Osteogenesis imperfecta affects between 20,000 and 50,000 Americans. About 85% of all cases are caused by mutations in the genes needed to make the protein collagen. Collagen functions as a molecular scaffolding that holds together bone, skin and other tissues.
Dr. Joan Marini at NIH's Eunice Kennedy Shriver National Institute of Child Health and Human Development (NICHD) and her colleagues had earlier found that osteogenesis imperfecta could also be caused by defects in the protein complex that modifies collagen before it is secreted from cells to become a part of bone. Mutations in the genes for 2 proteins in this complex—cartilage associated protein (CRTAP) and prolyl 3-hydroxylase 1 (P3H1)—could result in severe and sometimes fatal forms of osteogenesis imperfecta.
The new study involved a collaboration between researchers at NICHD, led by Marini, and at the Hospital for Special Surgery in New York City, led by Dr. Cathleen Raggio. Scientists at the University of Washington in Seattle and NIH's National Institute of Human Genome Research (NHGRI) also took part. Additional support came from other NIH institutes.

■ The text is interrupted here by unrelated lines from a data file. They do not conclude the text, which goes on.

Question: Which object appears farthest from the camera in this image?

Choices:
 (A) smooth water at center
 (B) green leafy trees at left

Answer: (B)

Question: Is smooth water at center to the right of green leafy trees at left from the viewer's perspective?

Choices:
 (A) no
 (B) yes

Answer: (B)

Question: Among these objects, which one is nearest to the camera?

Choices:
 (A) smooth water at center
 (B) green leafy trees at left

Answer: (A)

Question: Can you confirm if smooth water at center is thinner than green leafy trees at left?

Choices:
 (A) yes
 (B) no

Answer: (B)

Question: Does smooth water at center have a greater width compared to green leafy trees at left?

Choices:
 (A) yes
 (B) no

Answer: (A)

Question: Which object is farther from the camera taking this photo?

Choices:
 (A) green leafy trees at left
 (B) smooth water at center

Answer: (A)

The researchers diagnosed a 12-year-old boy and his 4-year-old sister as having a novel form of osteogenesis imperfecta, as described in the online edition of the New England Journal of Medicine on January 20, 2010. The children's parents were immigrants from Senegal living in New York. Although the children's bones were brittle and highly susceptible to fracturing, they did not have shortening of the upper portion of limbs seen in children with mutations in CRTAP and P3H1.

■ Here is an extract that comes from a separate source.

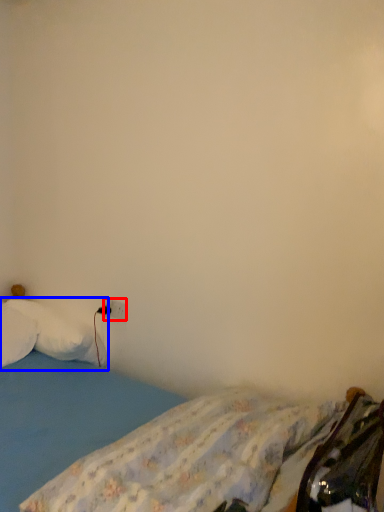 Question: Which object appears farthest to the camera in this image, electric outlet (highlighted by a red box) or pillow (highlighted by a blue box)?

Choices:
 (A) electric outlet
 (B) pillow

Answer: (A)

The researchers analyzed the children's DNA and found that they had a mutation in a gene coding for Cyclophilin B that causes a complete lack of the protein. Cyclophilin B is part of the same complex with CRTAP and P3H1. Like the mutations in those genes, the mutation in Cyclophilin B is recessive, requiring 2 defective copies to cause the disorder.
A previous study found that Cyclophilin B was essential for folding collagen into its final form. Marini and her colleagues, however, discovered that collagen from the 2 children was folded into its usual configuration. Cyclophilin B, then, must not be the only protein to have this role in collagen folding.
Marini notes that additional research is needed to determine why, despite the seemingly normal collagen folding, the children developed osteogenesis imperfecta.
"The discovery provides insight into a previously undescribed form of osteogenesis imperfecta," says NICHD Acting Director Dr. Alan E. Guttmacher. "The advance also provides new information on how collagen folds during normal bone formation, which may also lead to greater understanding of other bone disorders."